== Segment start ==
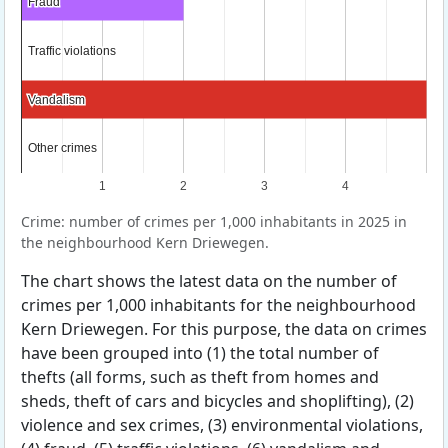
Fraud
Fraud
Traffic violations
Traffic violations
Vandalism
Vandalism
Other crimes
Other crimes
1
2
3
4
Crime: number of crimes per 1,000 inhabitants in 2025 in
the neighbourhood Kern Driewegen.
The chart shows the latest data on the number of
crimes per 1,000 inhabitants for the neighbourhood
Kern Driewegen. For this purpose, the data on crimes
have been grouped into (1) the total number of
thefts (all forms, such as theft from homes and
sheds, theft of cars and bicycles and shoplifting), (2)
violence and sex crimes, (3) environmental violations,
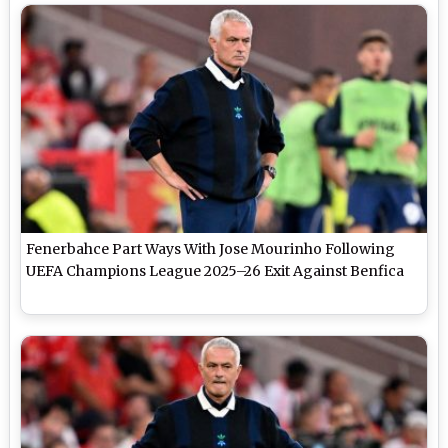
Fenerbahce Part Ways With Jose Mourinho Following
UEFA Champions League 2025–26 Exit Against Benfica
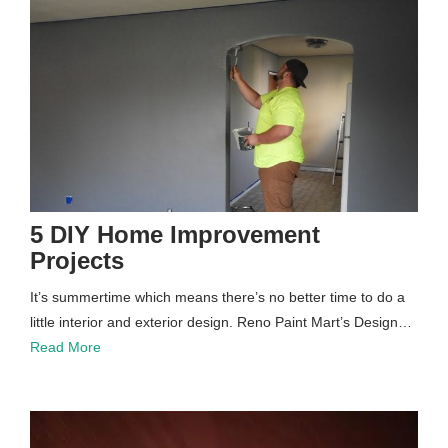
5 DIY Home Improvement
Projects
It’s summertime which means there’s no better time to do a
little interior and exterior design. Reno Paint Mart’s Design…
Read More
== Segment end ==
== Segment start ==
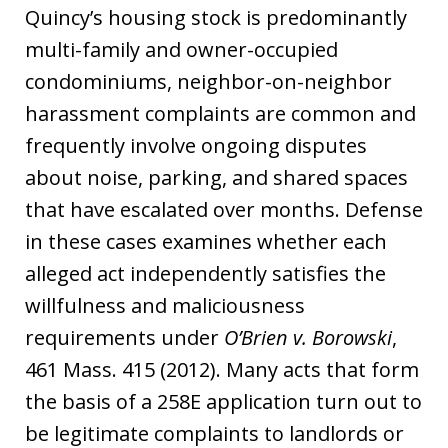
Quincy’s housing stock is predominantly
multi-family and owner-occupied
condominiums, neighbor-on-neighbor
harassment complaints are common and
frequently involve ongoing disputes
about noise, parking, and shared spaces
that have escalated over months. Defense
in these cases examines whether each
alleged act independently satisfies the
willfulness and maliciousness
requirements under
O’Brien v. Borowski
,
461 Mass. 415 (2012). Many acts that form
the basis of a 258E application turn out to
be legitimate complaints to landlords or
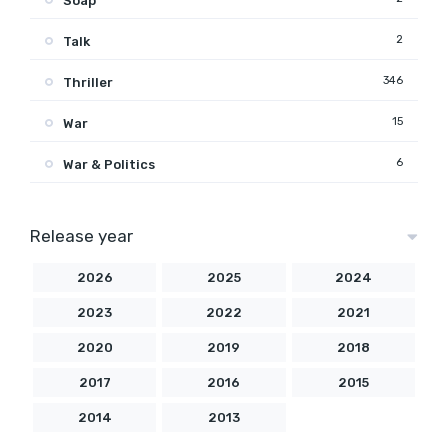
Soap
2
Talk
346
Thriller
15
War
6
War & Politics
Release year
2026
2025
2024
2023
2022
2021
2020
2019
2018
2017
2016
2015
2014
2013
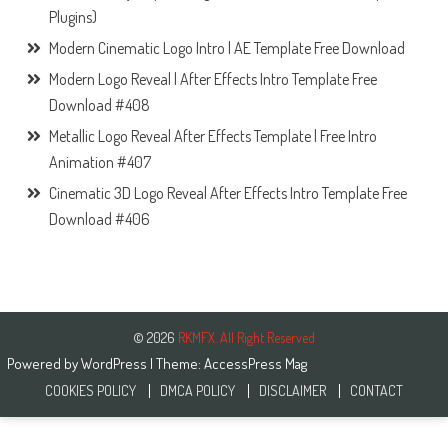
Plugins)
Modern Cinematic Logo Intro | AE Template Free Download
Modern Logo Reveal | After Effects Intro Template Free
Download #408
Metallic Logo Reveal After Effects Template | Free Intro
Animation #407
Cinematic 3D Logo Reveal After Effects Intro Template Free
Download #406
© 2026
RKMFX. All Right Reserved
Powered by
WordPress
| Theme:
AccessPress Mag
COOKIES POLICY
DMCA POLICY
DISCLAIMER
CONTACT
== Segment end ==
## INSTRUCTIONS TO FOLLOW:
Copy the lines of the entries above that mention "neighbourhood".

## RESPONSE FOR THIS EXERCISE:
the neighbourhood Kern Driewegen.
crimes per 1,000 inhabitants for the neighbourhood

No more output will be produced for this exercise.